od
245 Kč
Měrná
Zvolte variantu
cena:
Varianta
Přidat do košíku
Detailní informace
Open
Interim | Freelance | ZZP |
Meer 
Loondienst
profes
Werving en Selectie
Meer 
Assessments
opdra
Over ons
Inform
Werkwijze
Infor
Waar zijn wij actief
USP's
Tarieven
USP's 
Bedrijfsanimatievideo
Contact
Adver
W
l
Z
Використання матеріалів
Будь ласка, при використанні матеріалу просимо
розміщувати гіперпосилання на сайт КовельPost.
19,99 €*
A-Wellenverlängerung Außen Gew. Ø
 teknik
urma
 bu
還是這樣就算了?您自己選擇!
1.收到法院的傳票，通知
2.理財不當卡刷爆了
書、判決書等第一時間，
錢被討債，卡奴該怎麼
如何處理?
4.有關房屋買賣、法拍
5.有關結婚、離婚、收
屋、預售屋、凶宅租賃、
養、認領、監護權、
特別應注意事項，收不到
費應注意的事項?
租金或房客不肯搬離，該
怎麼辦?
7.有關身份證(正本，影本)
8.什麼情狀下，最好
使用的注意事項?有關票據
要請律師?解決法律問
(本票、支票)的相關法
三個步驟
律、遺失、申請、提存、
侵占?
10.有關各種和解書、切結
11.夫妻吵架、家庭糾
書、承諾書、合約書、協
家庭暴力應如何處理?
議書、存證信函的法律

○ ○ ○ ○ ○ ○ ○

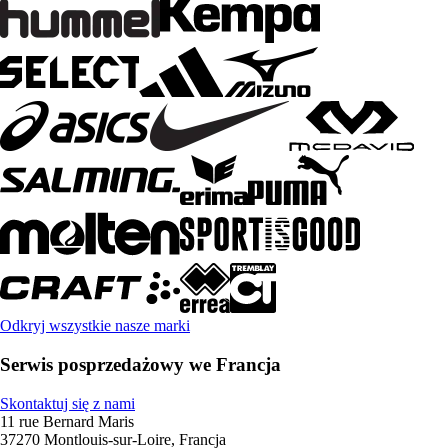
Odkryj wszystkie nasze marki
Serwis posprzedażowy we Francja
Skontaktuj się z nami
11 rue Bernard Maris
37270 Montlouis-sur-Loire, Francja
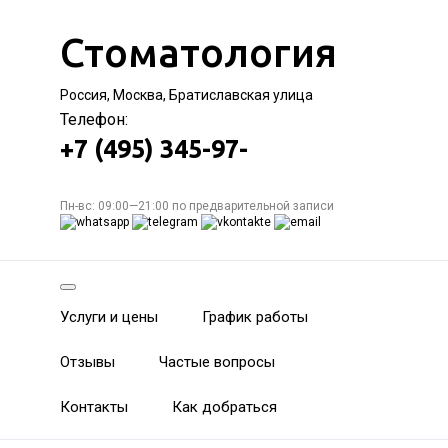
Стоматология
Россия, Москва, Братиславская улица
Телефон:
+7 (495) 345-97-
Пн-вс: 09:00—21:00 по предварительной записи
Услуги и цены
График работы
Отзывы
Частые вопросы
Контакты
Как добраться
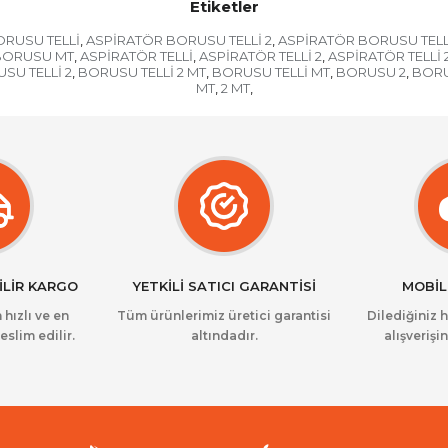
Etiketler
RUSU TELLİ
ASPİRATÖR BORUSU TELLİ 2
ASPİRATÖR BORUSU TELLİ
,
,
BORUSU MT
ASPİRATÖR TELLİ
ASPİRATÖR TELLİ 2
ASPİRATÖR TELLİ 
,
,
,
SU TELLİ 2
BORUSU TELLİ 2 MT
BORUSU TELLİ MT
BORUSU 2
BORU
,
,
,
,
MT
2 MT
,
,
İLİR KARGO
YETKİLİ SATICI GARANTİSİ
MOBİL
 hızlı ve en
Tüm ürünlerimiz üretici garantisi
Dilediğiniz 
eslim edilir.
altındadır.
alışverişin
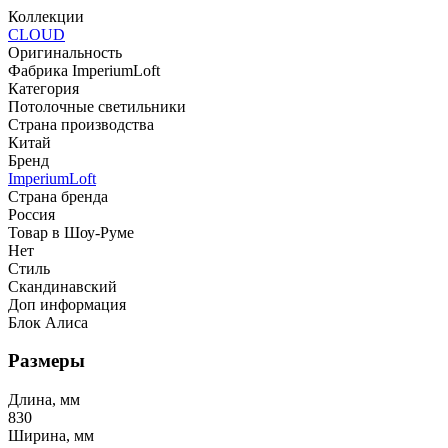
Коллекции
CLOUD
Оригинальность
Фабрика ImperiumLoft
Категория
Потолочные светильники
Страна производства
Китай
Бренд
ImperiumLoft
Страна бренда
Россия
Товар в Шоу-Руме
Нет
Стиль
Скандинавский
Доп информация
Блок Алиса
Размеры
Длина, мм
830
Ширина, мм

○ ○ ○ ○ ○ ○ ○

▸ **TASK DESCRIPTION**: Look for the word "ASPİRATÖR" in every line of the records. State how many lines contain it, and write only the number.

▸ **TASK RESPONSE**: 5